The croc footage stems from a Thai film called KRAI THONG 2 (1985) and the main crocodile, though not exactly a Hollywood-standard animatronic creation, is a pretty serviceable full-size model that munches down on many, many extras. The low tech attack scenes actually possess a pacy verve, as loads of people run, shout and get bitten or carried away. One of the reasons these reptile assaults stand out is because they are never isolated incidents: the various crocs don’t bother waiting around to pick off lone victims, they launch onslaughts against groups of people near their homes or at riverside markets. Most of these attacks involve the actors struggling in the reptile’s jaws, but there’s one particular scene that is quite gory, with limbs being bitten off, and I’m sure actual amputees were cast to portray these legless or armless victims.



It’s a real WTF moment when one of the crocs turns into its human form (a young woman called Maria) for the very first time. It’s revealed that Maria is the deceased girlfriend of a local man called Jack and she says such things as “If you really cared for me, Jack, you’d be a crocodile too, and then we could both be together right away, what do you think?”


The film focuses more on the crocodile spirits in their human form later in the story, in scenes mainly based in the golden cave, referred to as Sea World. This is the location where two croc-demon guys, one called Donald and the other named Stephen, fight one another, with Stephen hurling small, stuffed-looking crocodiles at Donald!

The film reaches dual climaxes, one involving Jack as a croc-fighting hero with a special spear & dagger, the other finale boasting a showdown between Bruce, vampires and witch-lady Monica, who suddenly develops a fake-looking, throbbing belly, from which bursts a slimy human head!

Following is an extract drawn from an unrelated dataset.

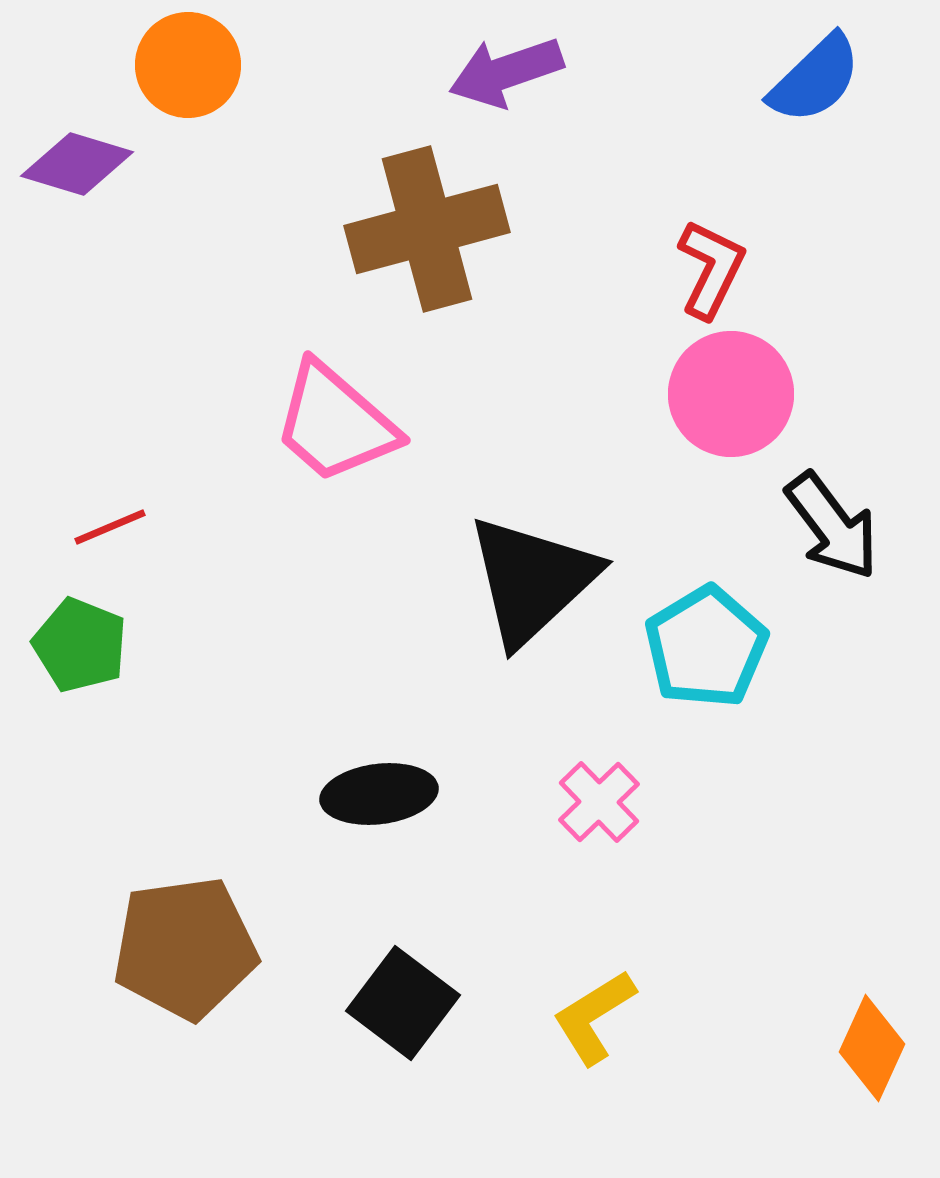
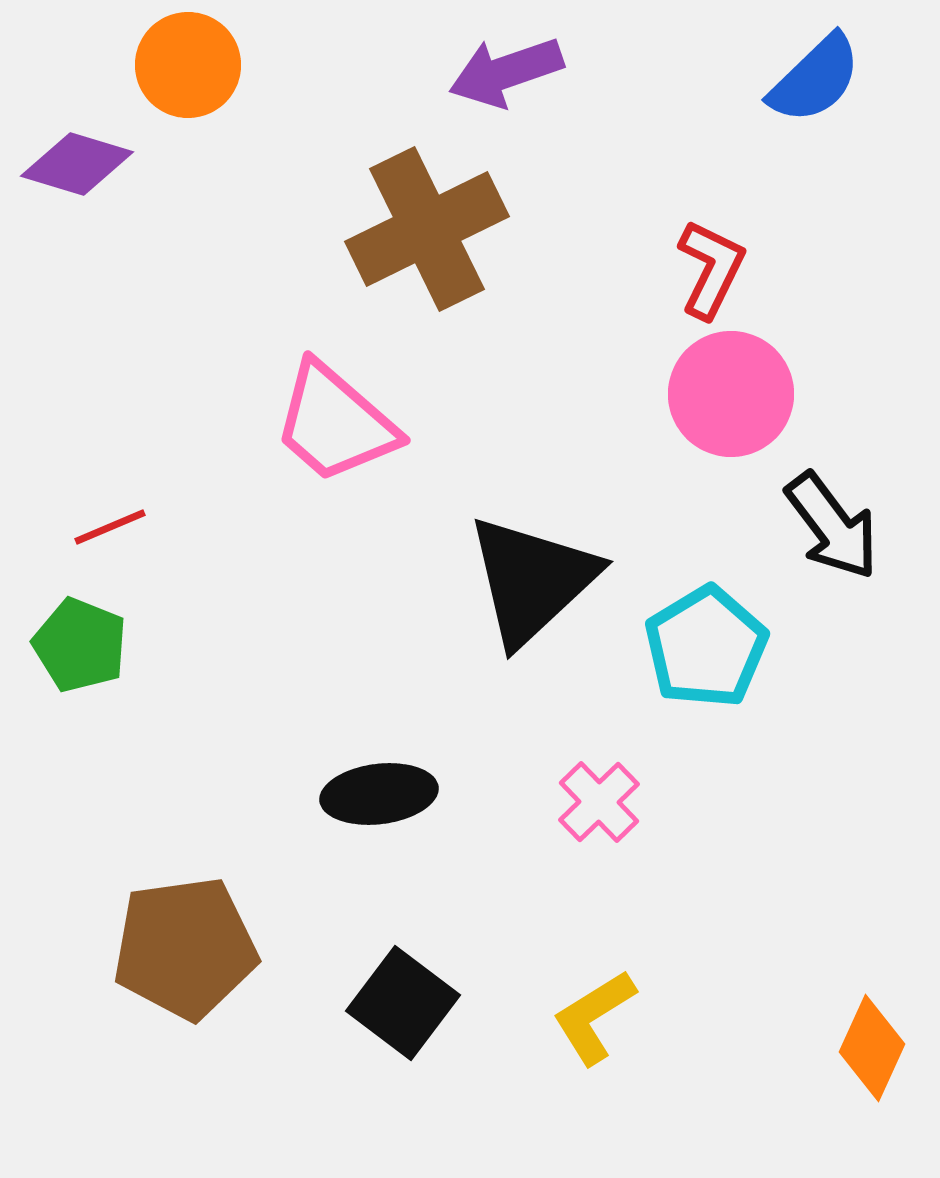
brown cross: rotated 11 degrees counterclockwise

This dumb, fun Tomas Tang production, often mistakenly credited as a Godfrey Ho film, is utterly batshit crazy, filled with so much incident, including a croc biting the head off a water buffalo, a machine gun assassination attempt, and a crocodile with diamond teeth, that the film actually makes other cut-and-paste epics like SCORPION THUNDERBOLT look like coherent, perfectly normal movies by comparison!